● Exercise prompt: The records sit below. Return every line in them that holds the word "reklāmas".

*****

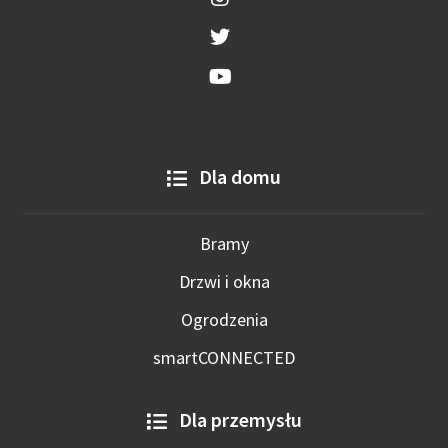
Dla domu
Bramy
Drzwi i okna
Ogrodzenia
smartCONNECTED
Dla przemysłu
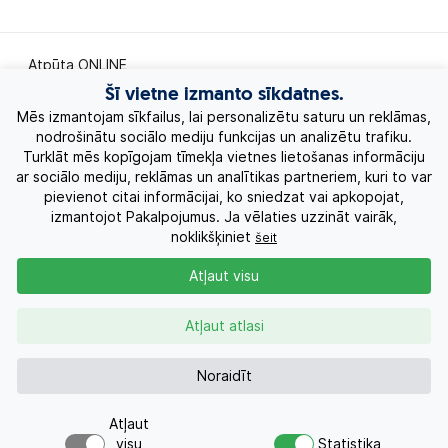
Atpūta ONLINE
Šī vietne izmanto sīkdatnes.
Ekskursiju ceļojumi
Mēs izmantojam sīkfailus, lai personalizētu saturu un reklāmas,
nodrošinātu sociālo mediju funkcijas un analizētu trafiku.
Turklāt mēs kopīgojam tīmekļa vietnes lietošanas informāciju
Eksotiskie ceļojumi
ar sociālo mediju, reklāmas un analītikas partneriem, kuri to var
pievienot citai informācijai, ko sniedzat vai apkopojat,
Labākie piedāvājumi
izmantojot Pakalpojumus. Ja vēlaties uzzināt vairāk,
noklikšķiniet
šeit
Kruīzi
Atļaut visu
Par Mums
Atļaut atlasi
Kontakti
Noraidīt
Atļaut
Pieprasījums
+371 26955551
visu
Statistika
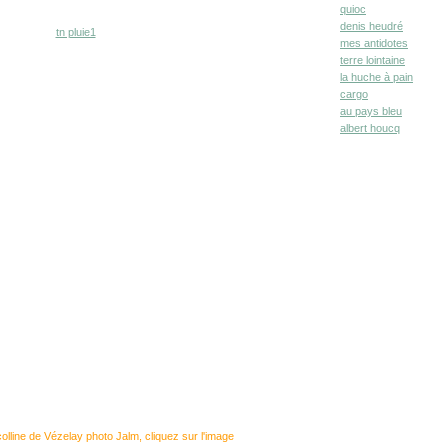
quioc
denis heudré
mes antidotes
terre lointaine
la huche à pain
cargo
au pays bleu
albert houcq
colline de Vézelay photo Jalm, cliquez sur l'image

*****

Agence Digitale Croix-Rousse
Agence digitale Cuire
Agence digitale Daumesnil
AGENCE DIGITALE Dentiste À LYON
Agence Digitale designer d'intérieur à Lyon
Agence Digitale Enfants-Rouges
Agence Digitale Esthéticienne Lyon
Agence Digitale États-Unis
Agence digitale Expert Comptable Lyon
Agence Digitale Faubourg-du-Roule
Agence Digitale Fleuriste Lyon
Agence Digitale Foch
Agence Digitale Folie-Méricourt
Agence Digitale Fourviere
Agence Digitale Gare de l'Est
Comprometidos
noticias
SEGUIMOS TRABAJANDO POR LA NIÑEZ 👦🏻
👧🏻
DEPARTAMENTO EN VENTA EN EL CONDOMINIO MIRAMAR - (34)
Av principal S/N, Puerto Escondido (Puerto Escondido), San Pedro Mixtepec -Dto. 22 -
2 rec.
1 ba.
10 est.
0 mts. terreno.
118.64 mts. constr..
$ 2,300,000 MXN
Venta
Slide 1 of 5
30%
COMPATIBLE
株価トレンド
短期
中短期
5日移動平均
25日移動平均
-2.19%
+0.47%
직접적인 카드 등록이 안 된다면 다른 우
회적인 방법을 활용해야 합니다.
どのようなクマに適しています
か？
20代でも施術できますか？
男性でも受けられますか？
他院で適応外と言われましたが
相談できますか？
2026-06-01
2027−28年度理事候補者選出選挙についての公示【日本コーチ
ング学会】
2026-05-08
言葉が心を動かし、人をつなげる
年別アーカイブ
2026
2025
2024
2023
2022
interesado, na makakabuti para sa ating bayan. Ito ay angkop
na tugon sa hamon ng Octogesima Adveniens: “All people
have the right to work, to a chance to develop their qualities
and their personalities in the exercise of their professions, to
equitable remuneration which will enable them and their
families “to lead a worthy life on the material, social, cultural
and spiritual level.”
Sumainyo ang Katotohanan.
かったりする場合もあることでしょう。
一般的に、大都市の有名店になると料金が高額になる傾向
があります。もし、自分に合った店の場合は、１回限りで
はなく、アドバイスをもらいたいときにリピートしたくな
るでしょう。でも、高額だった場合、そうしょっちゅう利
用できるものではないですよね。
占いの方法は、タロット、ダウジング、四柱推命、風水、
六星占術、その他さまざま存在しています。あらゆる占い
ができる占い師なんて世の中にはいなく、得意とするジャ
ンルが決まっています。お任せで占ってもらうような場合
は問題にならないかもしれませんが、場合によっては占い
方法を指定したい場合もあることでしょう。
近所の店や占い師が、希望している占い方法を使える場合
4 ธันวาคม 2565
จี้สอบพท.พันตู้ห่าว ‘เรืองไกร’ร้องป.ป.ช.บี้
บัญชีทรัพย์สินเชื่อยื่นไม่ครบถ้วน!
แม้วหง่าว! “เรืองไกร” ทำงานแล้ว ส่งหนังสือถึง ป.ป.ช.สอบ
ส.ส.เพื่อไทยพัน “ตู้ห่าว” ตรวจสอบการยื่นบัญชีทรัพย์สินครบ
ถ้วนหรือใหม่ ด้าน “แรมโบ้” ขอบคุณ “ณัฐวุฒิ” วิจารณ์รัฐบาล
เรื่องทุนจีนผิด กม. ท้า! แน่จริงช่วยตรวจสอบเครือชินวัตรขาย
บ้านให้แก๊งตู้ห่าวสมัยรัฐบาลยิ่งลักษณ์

*****

● Answer box:
Mēs izmantojam sīkfailus, lai personalizētu saturu un reklāmas,
ar sociālo mediju, reklāmas un analītikas partneriem, kuri to var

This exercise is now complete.